* **Source data**:
· · · · ·
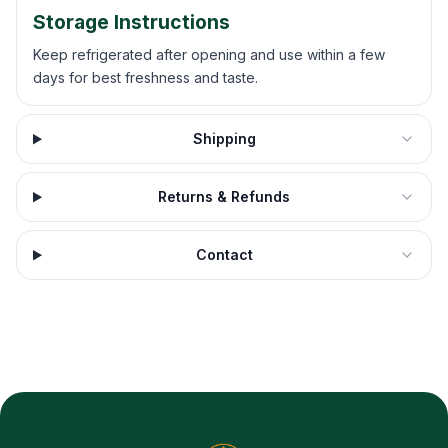
Storage Instructions
Keep refrigerated after opening and use within a few
days for best freshness and taste.
Shipping
Returns & Refunds
Contact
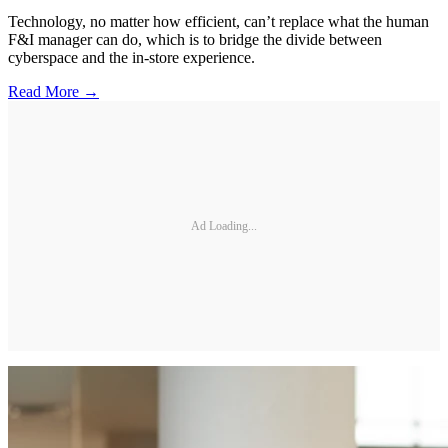
Technology, no matter how efficient, can’t replace what the human
F&I manager can do, which is to bridge the divide between
cyberspace and the in-store experience.
Read More →
Ad Loading...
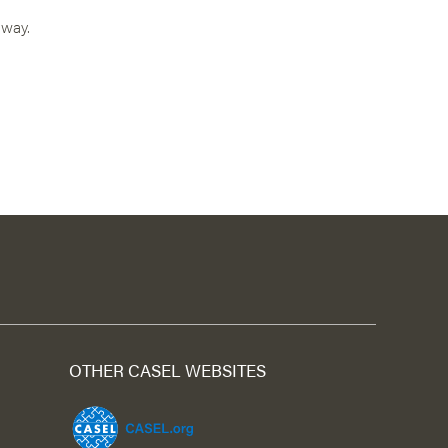
 way.
OTHER CASEL WEBSITES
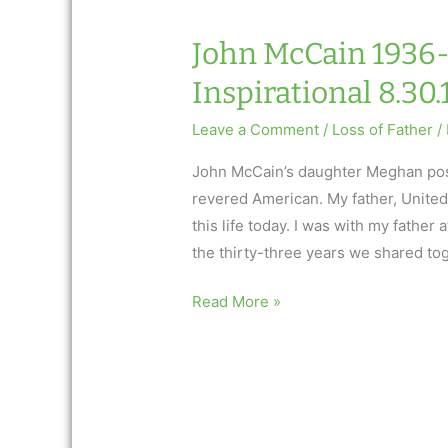
9.6.18
John McCain 1936-
Inspirational 8.30.
Leave a Comment
/
Loss of Father
/
John McCain’s daughter Meghan post
revered American. My father, United
this life today. I was with my father
the thirty-three years we shared to
John
Read More »
McCain
1936-
2018:
AfterTalk
Inspirational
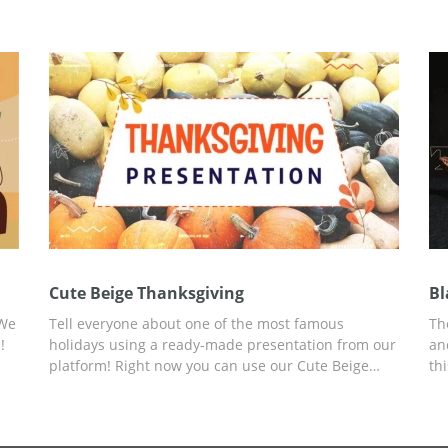
eme
Happy Thanksgiving presentation template. You can
ad
work on customization in Google Slides.
yo
You
 as
Cute Beige Thanksgiving
Bl
 We
Tell everyone about one of the most famous
Th
!
holidays using a ready-made presentation from our
an
platform! Right now you can use our Cute Beige
th
Thanksgiving presentation template with a custom
Sl
design, created for this occasion, for free. You can
an
ilt
add any data, information, pictures, and more. Use
Mo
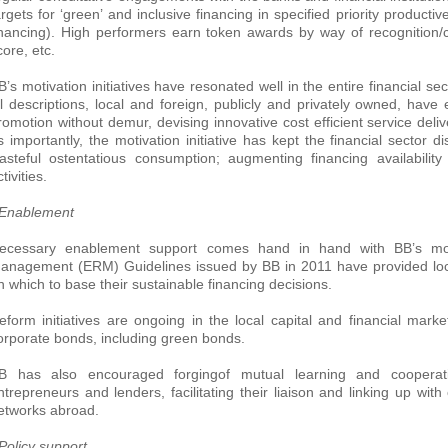
argets for ‘green’ and inclusive financing in specified priority producti
inancing). High performers earn token awards by way of recognition/
core, etc.
B’s motivation initiatives have resonated well in the entire financial sect
ll descriptions, local and foreign, publicly and privately owned, hav
romotion without demur, devising innovative cost efficient service deliv
s importantly, the motivation initiative has kept the financial sector
asteful ostentatious consumption; augmenting financing availability
tivities.
 Enablement
ecessary enablement support comes hand in hand with BB’s motiva
anagement (ERM) Guidelines issued by BB in 2011 have provided loc
n which to base their sustainable financing decisions.
eform initiatives are ongoing in the local capital and financial marke
orporate bonds, including green bonds.
B has also encouraged forgingof mutual learning and cooperati
ntrepreneurs and lenders, facilitating their liaison and linking up wit
etworks abroad.
 Policy support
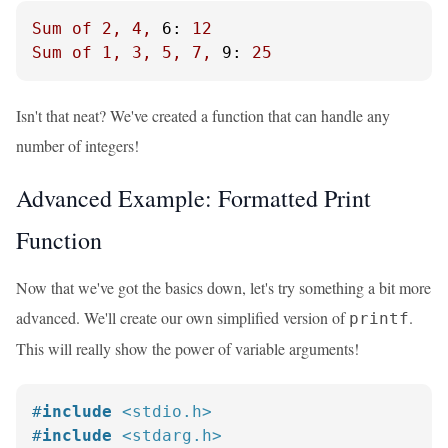
Sum
of
2
,
4
,
6:
12
Sum
of
1
,
3
,
5
,
7
,
9:
25
Isn't that neat? We've created a function that can handle any
number of integers!
Advanced Example: Formatted Print
Function
Now that we've got the basics down, let's try something a bit more
advanced. We'll create our own simplified version of
.
printf
This will really show the power of variable arguments!
#
include
<stdio.h>
#
include
<stdarg.h>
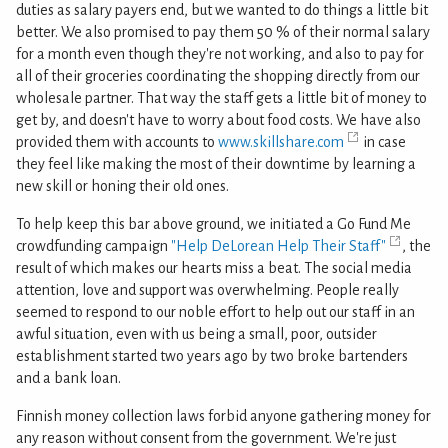
duties as salary payers end, but we wanted to do things a little bit
better. We also promised to pay them 50 % of their normal salary
for a month even though they're not working, and also to pay for
all of their groceries coordinating the shopping directly from our
wholesale partner. That way the staff gets a little bit of money to
get by, and doesn't have to worry about food costs. We have also
provided them with accounts to
www.skillshare.com
in case
they feel like making the most of their downtime by learning a
new skill or honing their old ones.
To help keep this bar above ground, we initiated a Go Fund Me
crowdfunding campaign
"Help DeLorean Help Their Staff"
, the
result of which makes our hearts miss a beat. The social media
attention, love and support was overwhelming. People really
seemed to respond to our noble effort to help out our staff in an
awful situation, even with us being a small, poor, outsider
establishment started two years ago by two broke bartenders
and a bank loan.
Finnish money collection laws forbid anyone gathering money for
any reason without consent from the government. We're just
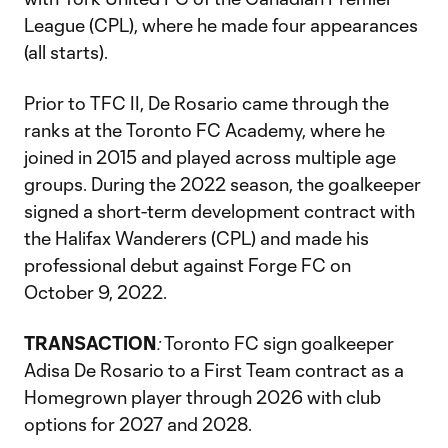
League (CPL), where he made four appearances
(all starts).
Prior to TFC II, De Rosario came through the
ranks at the Toronto FC Academy, where he
joined in 2015 and played across multiple age
groups. During the 2022 season, the goalkeeper
signed a short-term development contract with
the Halifax Wanderers (CPL) and made his
professional debut against Forge FC on
October 9, 2022.
TRANSACTION
:
Toronto FC sign goalkeeper
Adisa De Rosario to a First Team contract as a
Homegrown player through 2026 with club
options for 2027 and 2028.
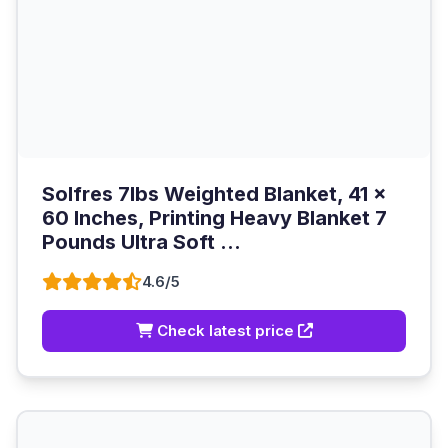
Solfres 7lbs Weighted Blanket, 41 x
60 Inches, Printing Heavy Blanket 7
Pounds Ultra Soft ...
4.6/5
Check latest price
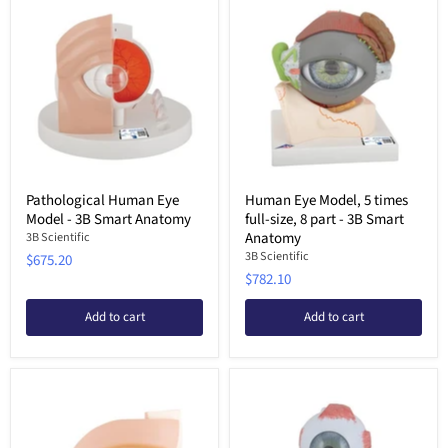
Pathological Human Eye
Human Eye Model, 5 times
Model - 3B Smart Anatomy
full-size, 8 part - 3B Smart
Anatomy
3B Scientific
3B Scientific
$675.20
$782.10
Add to cart
Add to cart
· · · · ·
* **Activity**: Please copy each line of the records above that holds the word "Thanksgiving".

* **Written solution**:
Happy Thanksgiving presentation template. You can
Cute Beige Thanksgiving
Thanksgiving presentation template with a custom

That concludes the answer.